大きな男性の背後で小柄な女性が一生懸命背伸びをしたり、僅かな隙間から舞台を見ようと努めている姿を目にすると本当に気の毒に思うのよ!
そして「Opus #1」に!
この場面でもYosukeさんと…
Kazさんの鉄壁のコンビネーションのリズムが轟きわたる!
Kellyさんは指先に全神経を手中させて自作のスタンダード・ナンバーを弾き抜けた!
ものすごく久しぶりにこの曲を耳にして私もグッときちゃったよ!
Jinnさんがステージに戻ってMC。
自身が属している「ケイオス・コントロール」が新譜をリリースすることを発表。
そして満を持してKellyさんもチェキを導入したことに触れ、各メンバーの活動予定を告知した。

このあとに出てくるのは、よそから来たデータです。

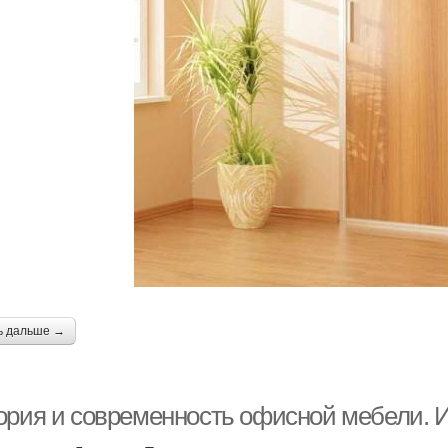
ь дальше →
ория и современность офисной мебели. 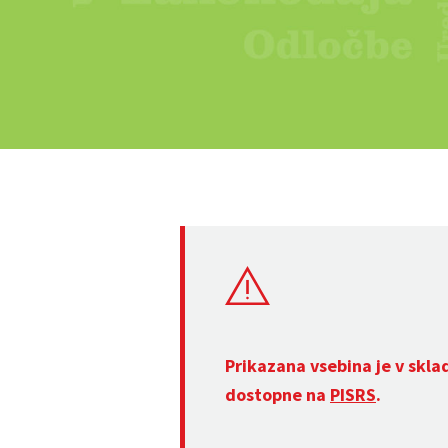
Prikazana vsebina je v skla
dostopne na
PISRS
.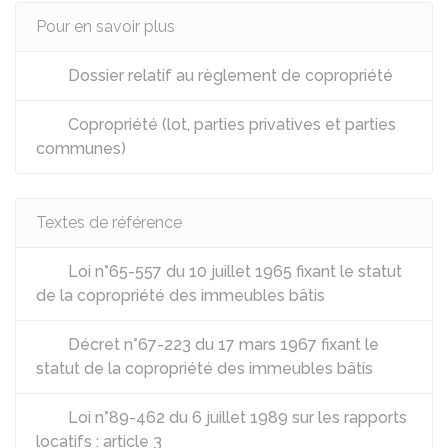
Pour en savoir plus
Dossier relatif au règlement de copropriété
Copropriété (lot, parties privatives et parties
communes)
Textes de référence
Loi n°65-557 du 10 juillet 1965 fixant le statut
de la copropriété des immeubles bâtis
Décret n°67-223 du 17 mars 1967 fixant le
statut de la copropriété des immeubles bâtis
Loi n°89-462 du 6 juillet 1989 sur les rapports
locatifs : article 3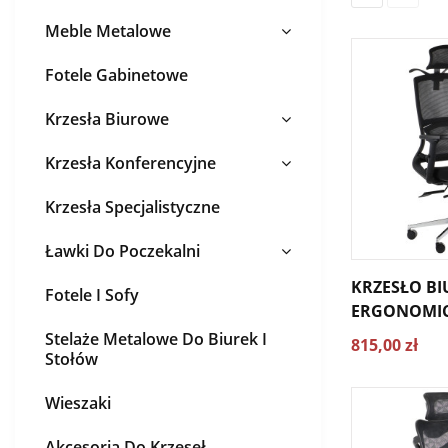
Meble Metalowe
Fotele Gabinetowe
Krzesła Biurowe
Krzesła Konferencyjne
Krzesła Specjalistyczne
Ławki Do Poczekalni
KRZESŁO B
Fotele I Sofy
ERGONOMIC
Stelaże Metalowe Do Biurek I
815,00 zł
Stołów
Wieszaki
Akcesoria Do Krzeseł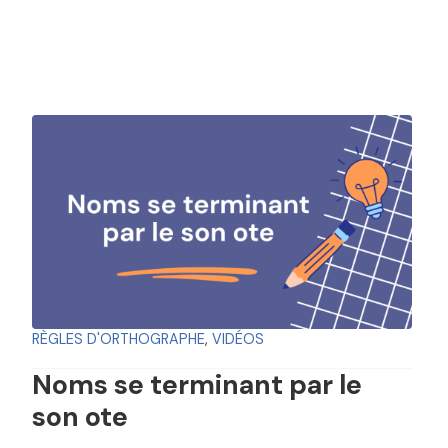
RÈGLES D'ORTHOGRAPHE
,
VIDÉOS
Noms se terminant par le
son ote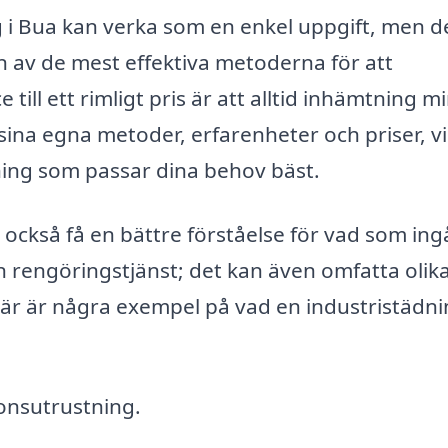
ng i Bua kan verka som en enkel uppgift, men d
En av de mest effektiva metoderna för att
 till ett rimligt pris är att alltid inhämtning m
sina egna metoder, erfarenheter och priser, vi
ning som passar dina behov bäst.
ckså få en bättre förståelse för vad som ingå
en rengöringstjänst; det kan även omfatta olik
Här är några exempel på vad en industristädn
onsutrustning.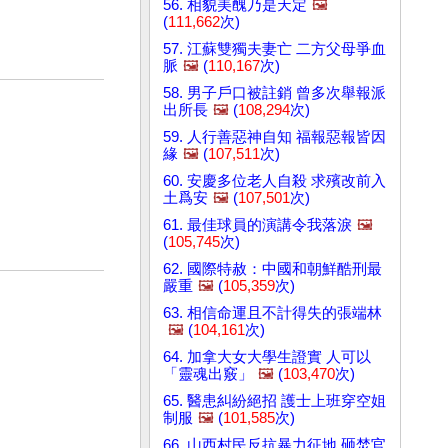
56. 相貌美醜乃是天定
🖼️
(
111,662
次)
57. 江蘇雙獨夫妻亡 二方父母爭血
脈
🖼️
(
110,167
次)
58. 男子戶口被註銷 曾多次舉報派
出所長
🖼️
(
108,294
次)
59. 人行善惡神自知 福報惡報皆因
緣
🖼️
(
107,511
次)
60. 安慶多位老人自殺 求殯改前入
土爲安
🖼️
(
107,501
次)
61. 最佳球員的演講令我落淚
🖼️
(
105,745
次)
62. 國際特赦：中國和朝鮮酷刑最
嚴重
🖼️
(
105,359
次)
63. 相信命運且不計得失的張端林
🖼️
(
104,161
次)
64. 加拿大女大學生證實 人可以
「靈魂出竅」
🖼️
(
103,470
次)
65. 醫患糾紛絕招 護士上班穿空姐
制服
🖼️
(
101,585
次)
66. 山西村民反抗暴力征地 砸焚官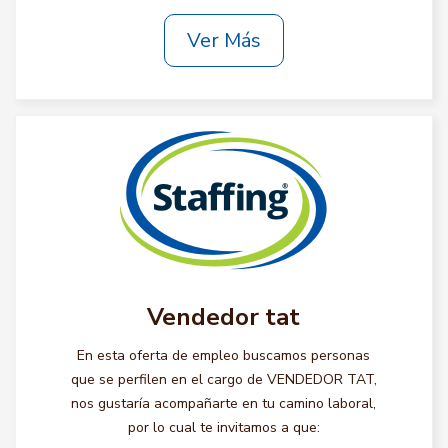
Ver Más
Vendedor tat
En esta oferta de empleo buscamos personas
que se perfilen en el cargo de VENDEDOR TAT,
nos gustaría acompañarte en tu camino laboral,
por lo cual te invitamos a que: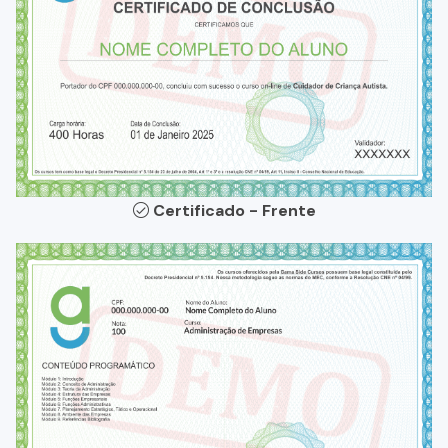
Certificado - Frente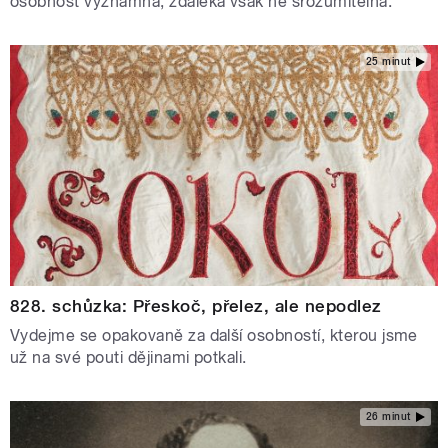
osobnost významná, zdaleka však ne srozumitelná.
25 minut
828. schůzka: Přeskoč, přelez, ale nepodlez
Vydejme se opakovaně za další osobností, kterou jsme
už na své pouti dějinami potkali.
26 minut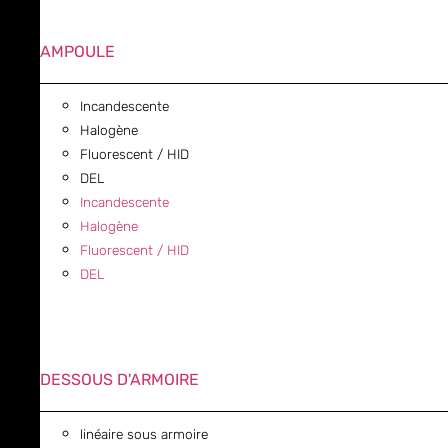
AMPOULE
Incandescente
Halogène
Fluorescent / HID
DEL
Incandescente
Halogène
Fluorescent / HID
DEL
DESSOUS D'ARMOIRE
linéaire sous armoire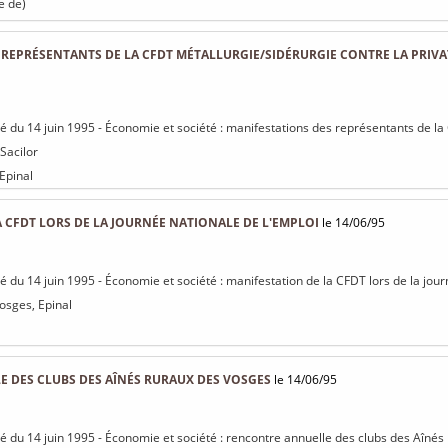
e de)
REPRÉSENTANTS DE LA CFDT MÉTALLURGIE/SIDÉRURGIE CONTRE LA PRIVA
isé du 14 juin 1995 - Économie et société : manifestations des représentants de l
 Sacilor
 Epinal
 CFDT LORS DE LA JOURNÉE NATIONALE DE L'EMPLOI
le 14/06/95
sé du 14 juin 1995 - Économie et société : manifestation de la CFDT lors de la jou
osges, Epinal
 DES CLUBS DES AÎNÉS RURAUX DES VOSGES
le 14/06/95
isé du 14 juin 1995 - Économie et société : rencontre annuelle des clubs des Aîné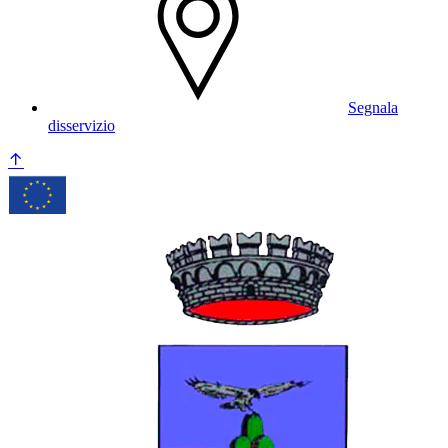
Segnala
disservizio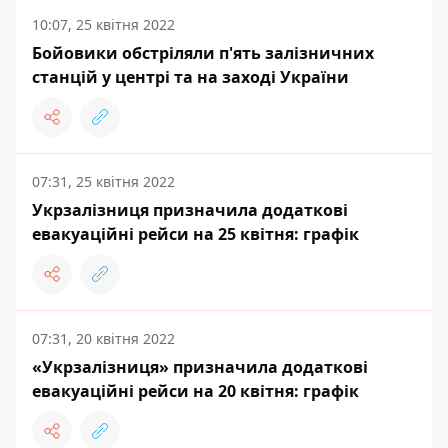
10:07, 25 квітня 2022
Бойовики обстріляли п'ять залізничних
станцій у центрі та на заході України
07:31, 25 квітня 2022
Укрзалізниця призначила додаткові
евакуаційні рейси на 25 квітня: графік
07:31, 20 квітня 2022
«Укрзалізниця» призначила додаткові
евакуаційні рейси на 20 квітня: графік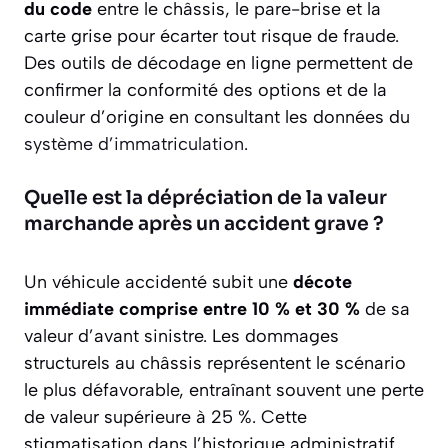
du code
entre le châssis, le pare-brise et la
carte grise pour écarter tout risque de fraude.
Des outils de décodage en ligne permettent de
confirmer la conformité des options et de la
couleur d’origine en consultant les données du
système d’immatriculation
.
Quelle est la dépréciation de la valeur
marchande après un accident grave ?
Un véhicule accidenté subit une
décote
immédiate comprise entre 10 % et 30 %
de sa
valeur d’avant sinistre. Les dommages
structurels au châssis représentent le scénario
le plus défavorable, entraînant souvent une perte
de valeur supérieure à 25 %. Cette
stigmatisation dans l’historique administratif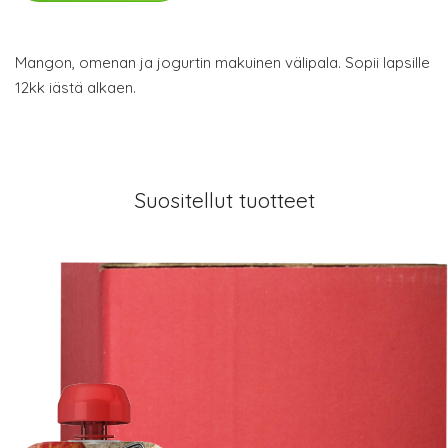
Mangon, omenan ja jogurtin makuinen välipala. Sopii lapsille
12kk iästä alkaen.
Suositellut tuotteet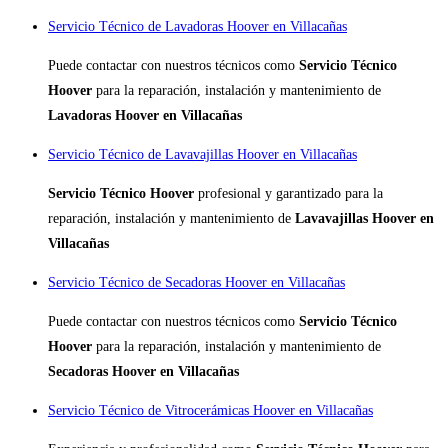
Servicio Técnico de Lavadoras Hoover en Villacañas
Puede contactar con nuestros técnicos como
Servicio Técnico
Hoover
para la reparación, instalación y mantenimiento de
Lavadoras Hoover en Villacañas
Servicio Técnico de Lavavajillas Hoover en Villacañas
Servicio Técnico Hoover
profesional y garantizado para la
reparación, instalación y mantenimiento de
Lavavajillas Hoover en
Villacañas
Servicio Técnico de Secadoras Hoover en Villacañas
Puede contactar con nuestros técnicos como
Servicio Técnico
Hoover
para la reparación, instalación y mantenimiento de
Secadoras Hoover en Villacañas
Servicio Técnico de Vitrocerámicas Hoover en Villacañas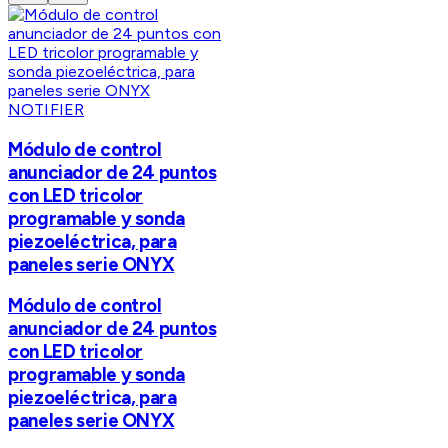
NOTIFIER
Módulo de control
anunciador de 24 puntos
con LED tricolor
programable y sonda
piezoeléctrica, para
paneles serie ONYX
Módulo de control
anunciador de 24 puntos
con LED tricolor
programable y sonda
piezoeléctrica, para
paneles serie ONYX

早くもBLIND FAITHの出番も最後のセクションに突入。
まずは「Bound for Glory」から。
中間部のクラシカルなシークエンスがカッコいい!
そして、本編の最後を締めくくったのは「N.W.O.」。
最後もKellyさんの代表曲に気合を入れた演奏で臨んだ4人。
久しぶりに拝見したBLIND FAITHのパフォーマンスはまさに「怒涛」だった!
BLIND FAITHの詳しい情報はコチラ⇒Kelly SIMONZ Official Website
この日のBLIND FAITHの屋台村。
コレがMCで触れていたKellyさんたちのチェキだ!
アンコールはBLIND FAITHに…
RAZOR HIGHWAYのAkiさんと…
横関さんをお迎えして1曲。
ナニを演奏して盛り上がっているのかというと…KISSの「Rock and Roll All Night」なのよ!
コレは横関さんのチョイスだったんだって!
みんなとても楽しそうだ!
そしてて『RAMBO BLOOD vol.5』大きな歓声を浴びながら幕を下ろした。